Elizabeth continued her song and dance and we continued to laugh until we were spent. The spontaneous hugs and eager chatter began to chase away the heaviness clinging to us. Our life had not budged, yet here we were, enjoying a simple song. The miracle was not an external change in our surroundings, but rather a miracle which changed us on the inside. Nothing in our world had resolved, but in those moments of release, a light began to flicker. We seized that moment and held it close to our hearts. A pair of dinosaur underwear had sparked a revival.

The hopelessness and despair, which weighed us down, began to relinquish its hold on our lives. Our eyes began to recognize the simple pleasures that surrounded us. That day, our lives took a turn for the better. Not because problems disappeared, but because we began to cherish the ordinary events of life. Sharing stories and looking for humor in life's unexpected challenges has become a signature of our communication with others. We look at the clouds and find the hidden pictures; dragon or horse? A toothpick to dislodge that stubborn piece of food, a warm blanket on a cold day, the unbridled laughter of a child, the sweet scent of the air after a rainstorm; these all, small hidden treasures that revive our spirits.

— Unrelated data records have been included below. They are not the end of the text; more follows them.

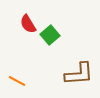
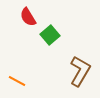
red semicircle: moved 7 px up
brown L-shape: moved 1 px right, 3 px up; rotated 56 degrees counterclockwise
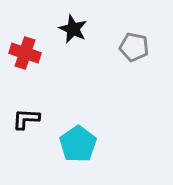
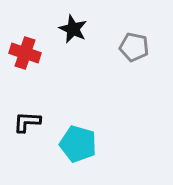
black L-shape: moved 1 px right, 3 px down
cyan pentagon: rotated 21 degrees counterclockwise
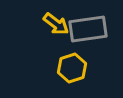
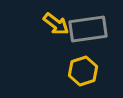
yellow hexagon: moved 11 px right, 3 px down
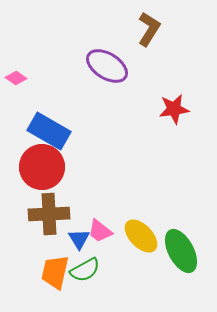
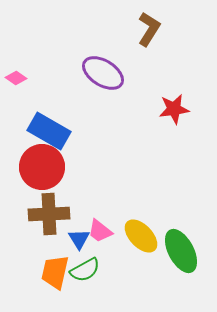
purple ellipse: moved 4 px left, 7 px down
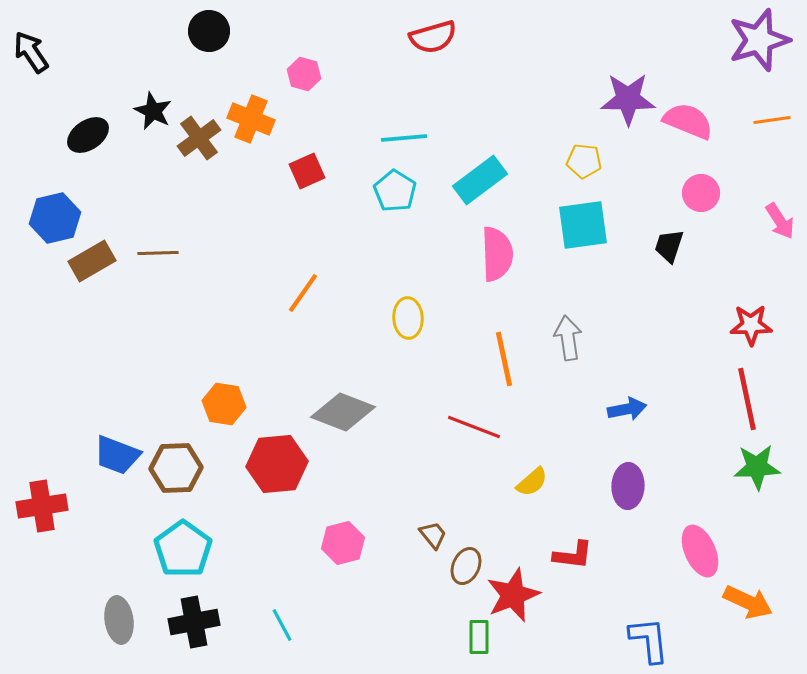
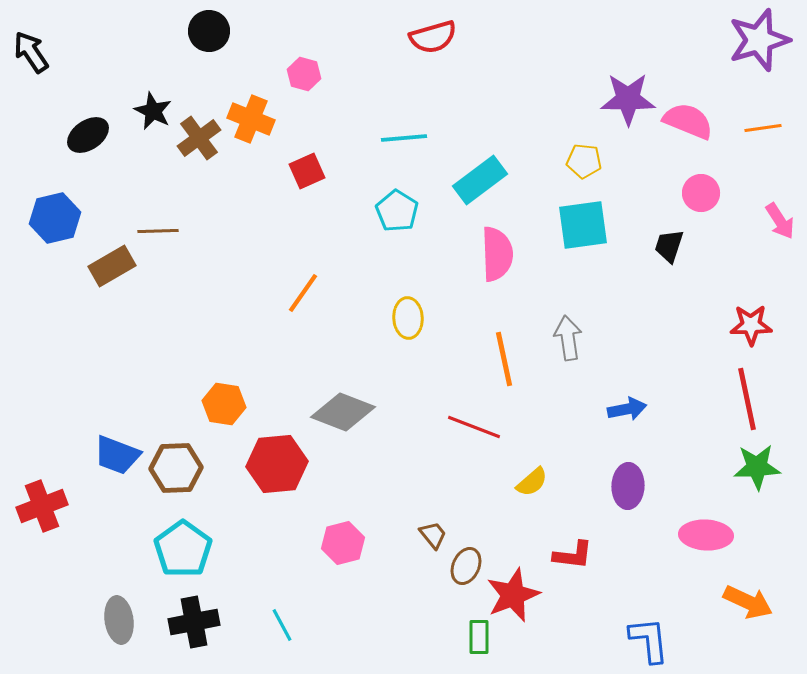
orange line at (772, 120): moved 9 px left, 8 px down
cyan pentagon at (395, 191): moved 2 px right, 20 px down
brown line at (158, 253): moved 22 px up
brown rectangle at (92, 261): moved 20 px right, 5 px down
red cross at (42, 506): rotated 12 degrees counterclockwise
pink ellipse at (700, 551): moved 6 px right, 16 px up; rotated 63 degrees counterclockwise
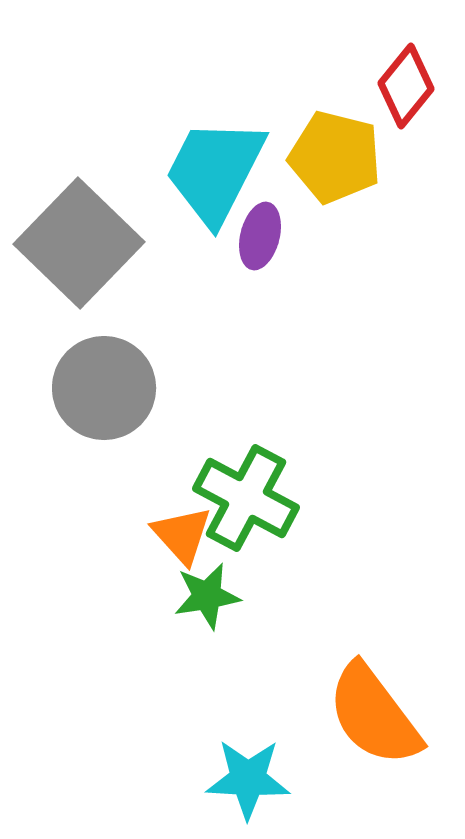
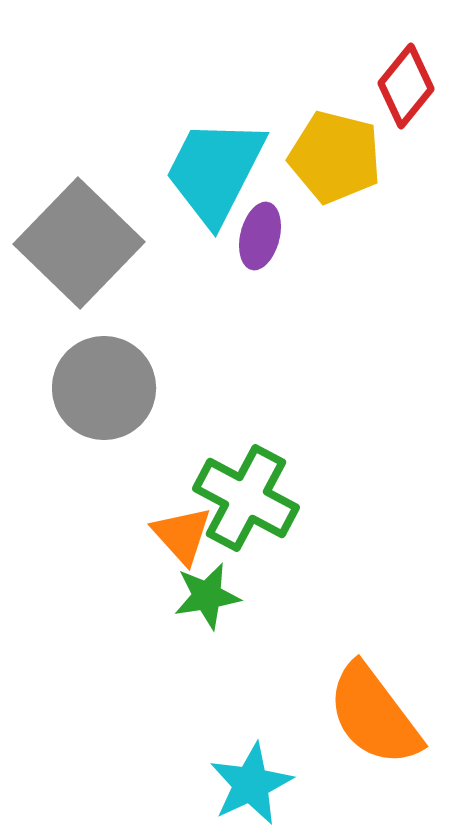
cyan star: moved 3 px right, 5 px down; rotated 28 degrees counterclockwise
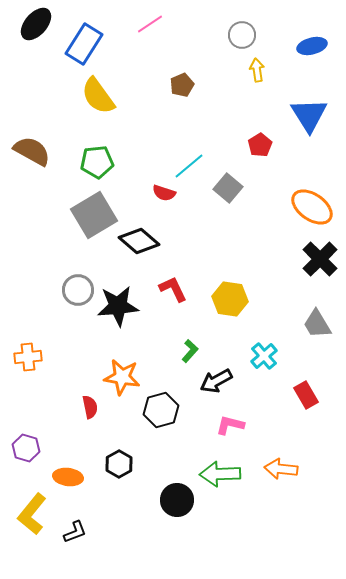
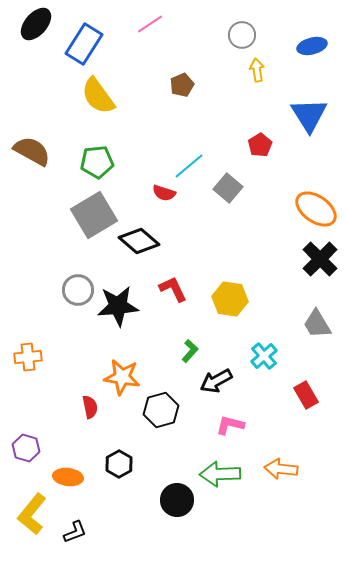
orange ellipse at (312, 207): moved 4 px right, 2 px down
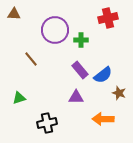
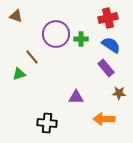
brown triangle: moved 2 px right, 2 px down; rotated 16 degrees clockwise
purple circle: moved 1 px right, 4 px down
green cross: moved 1 px up
brown line: moved 1 px right, 2 px up
purple rectangle: moved 26 px right, 2 px up
blue semicircle: moved 8 px right, 30 px up; rotated 108 degrees counterclockwise
brown star: rotated 16 degrees counterclockwise
green triangle: moved 24 px up
orange arrow: moved 1 px right
black cross: rotated 18 degrees clockwise
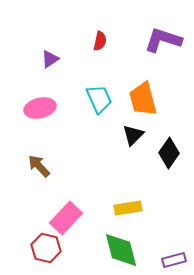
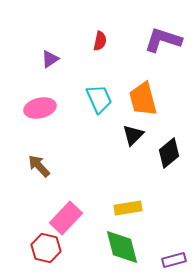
black diamond: rotated 16 degrees clockwise
green diamond: moved 1 px right, 3 px up
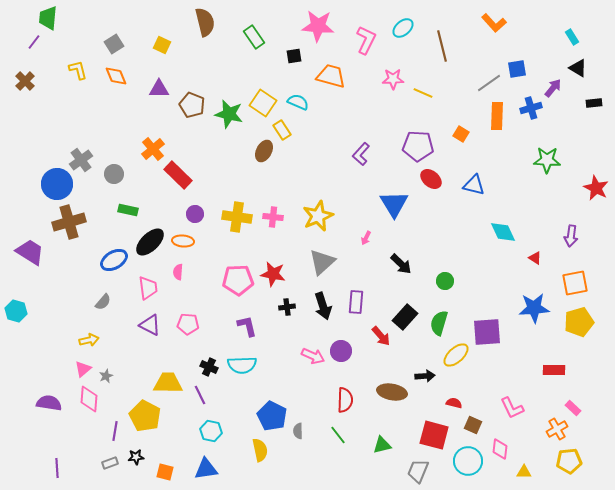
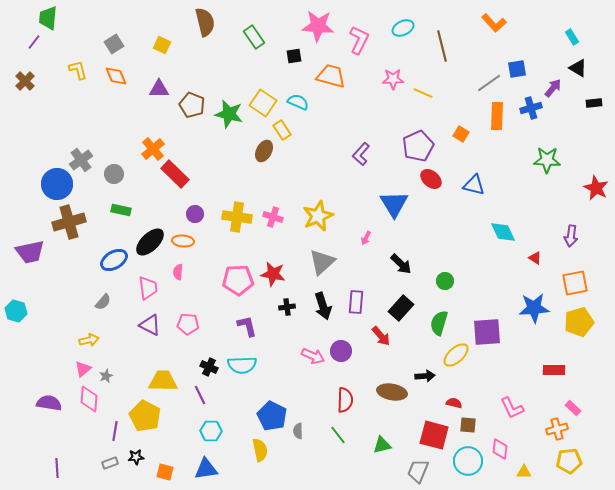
cyan ellipse at (403, 28): rotated 15 degrees clockwise
pink L-shape at (366, 40): moved 7 px left
purple pentagon at (418, 146): rotated 28 degrees counterclockwise
red rectangle at (178, 175): moved 3 px left, 1 px up
green rectangle at (128, 210): moved 7 px left
pink cross at (273, 217): rotated 12 degrees clockwise
purple trapezoid at (30, 252): rotated 136 degrees clockwise
black rectangle at (405, 317): moved 4 px left, 9 px up
yellow trapezoid at (168, 383): moved 5 px left, 2 px up
brown square at (473, 425): moved 5 px left; rotated 18 degrees counterclockwise
orange cross at (557, 429): rotated 15 degrees clockwise
cyan hexagon at (211, 431): rotated 10 degrees counterclockwise
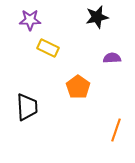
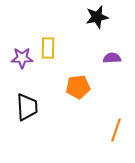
purple star: moved 8 px left, 38 px down
yellow rectangle: rotated 65 degrees clockwise
orange pentagon: rotated 30 degrees clockwise
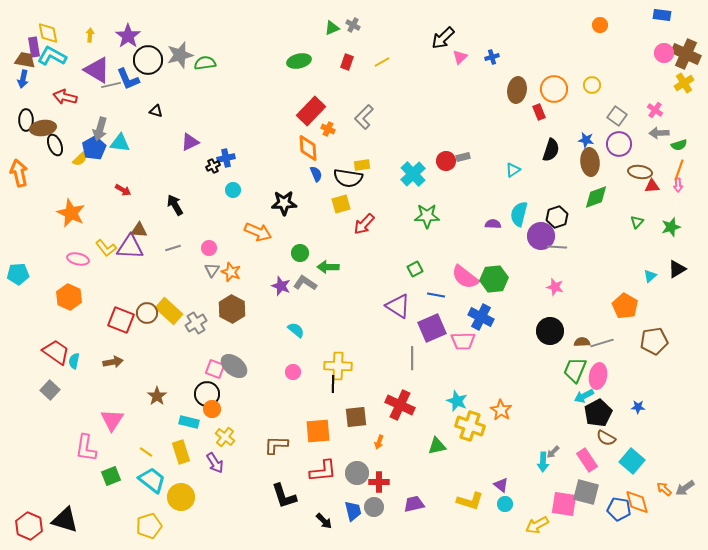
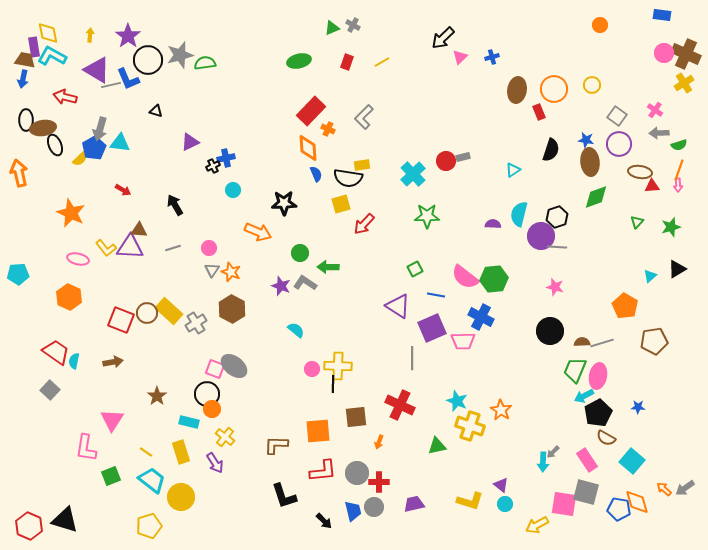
pink circle at (293, 372): moved 19 px right, 3 px up
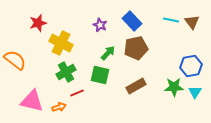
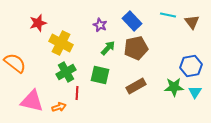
cyan line: moved 3 px left, 5 px up
green arrow: moved 5 px up
orange semicircle: moved 3 px down
red line: rotated 64 degrees counterclockwise
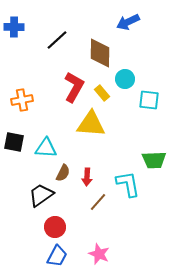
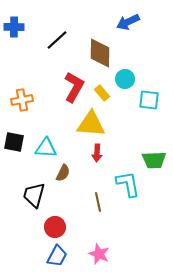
red arrow: moved 10 px right, 24 px up
black trapezoid: moved 7 px left; rotated 40 degrees counterclockwise
brown line: rotated 54 degrees counterclockwise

That day, where sorrow ruled our life, was almost 15 years ago. My husband never did return to ‘normal’, but my dad beat cancer. My mom survived for 12 more years. My lump turned out to be begnin and we never did lose our house to the sheriff sale. Life continues to be challenging and, at times, I can still be overwhelmed. But I don’t think the despair of my past will ever gain control again. The kitchen table continues to be my favorite spot to sit. It seems to hold the memory of that day too.

I will never forget the magic of dinosaur underwear and how it changed my life. Whenever I feel like all hope is lost or there will never again be a reason to smile, I remember ‘Dinosaur Underwear’ and the miracle returns.